Since then various Catholic bodies and bishops conferences have been applying just war theory rigorously to critique modern warfare, especially nuclear weapons. In 2001 Pope John Paul II sent President Bush a private communication expressing his concern that a pre-emptive war against Iraq did not meet the requirements of a just war.
In 1979, while visiting Ireland, Pope John Paul II said:
“Peace cannot be established by violence . . . It is Jesus himself who said ‘All who take the sword will perish by the sword’ (Matthew 26:52). This is the word of God, and it commands this generation of violent men to desist from hatred and violence and to repent.”

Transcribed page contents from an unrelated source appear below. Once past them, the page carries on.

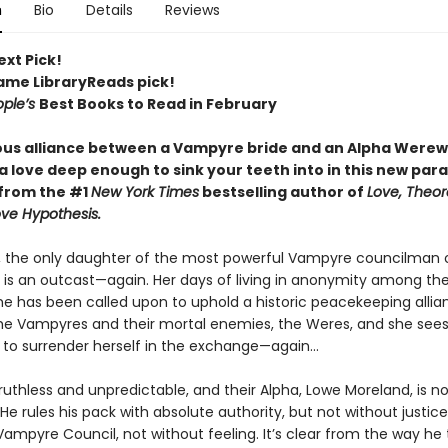
n
Bio
Details
Reviews
ext Pick!
Fame LibraryReads pick!
ople’s
Best Books to Read in February
us alliance between a Vampyre bride and an Alpha Werew
 love deep enough to sink your teeth into in this new par
from the #1
New York Times
bestselling author of
Love, Theore
ve Hypothesis.
k, the only daughter of the most powerful Vampyre councilman 
 is an outcast—again. Her days of living in anonymity among t
she has been called upon to uphold a historic peacekeeping allia
e Vampyres and their mortal enemies, the Weres, and she sees l
 to surrender herself in the exchange—again...
uthless and unpredictable, and their Alpha, Lowe Moreland, is n
He rules his pack with absolute authority, but not without justice
Vampyre Council, not without feeling. It’s clear from the way he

The nonviolent civil rights movement in the U.S. as well as nonviolent liberation struggles in Latin America, the Philippines, South Africa, Eastern Europe and elsewhere also enlarged the church’s experience and imagination of nonviolent social change movements. In 1993 U.S. bishops put the just war theory and commitment to nonviolence on something of an equal footing in their statement The Harvest of Justice is Sown in Peace.
A five year Vatican-Mennonite World Conference dialogue from 1998-2003 was titled “Called together to be peacemakers.” A follow-up joint statement in 2007 included the remarkable statement that “We affirm Jesus’ teaching and example on non–violence as normative for Christians.”
The Catholic Church is a large and important institution. Change in the Catholic Church happens slowly and deliberately. We should not expect that church teaching and practice will suddenly shift on matters of war and peace. We have, however, seen that there already has been a significant process of change in the past 60 years. This gathering is another step in the process.
In an e-mail before the conference, Gerald Schlabach wrote:
“My hope is that the event will prove to be like seeing a robin in February – a sign of hope to be sure, but the planet will need to slowly tilt before it is summer.”
“There is no ‘just war,’ the some 80 participants of the conference state in an appeal they released Thursday morning.”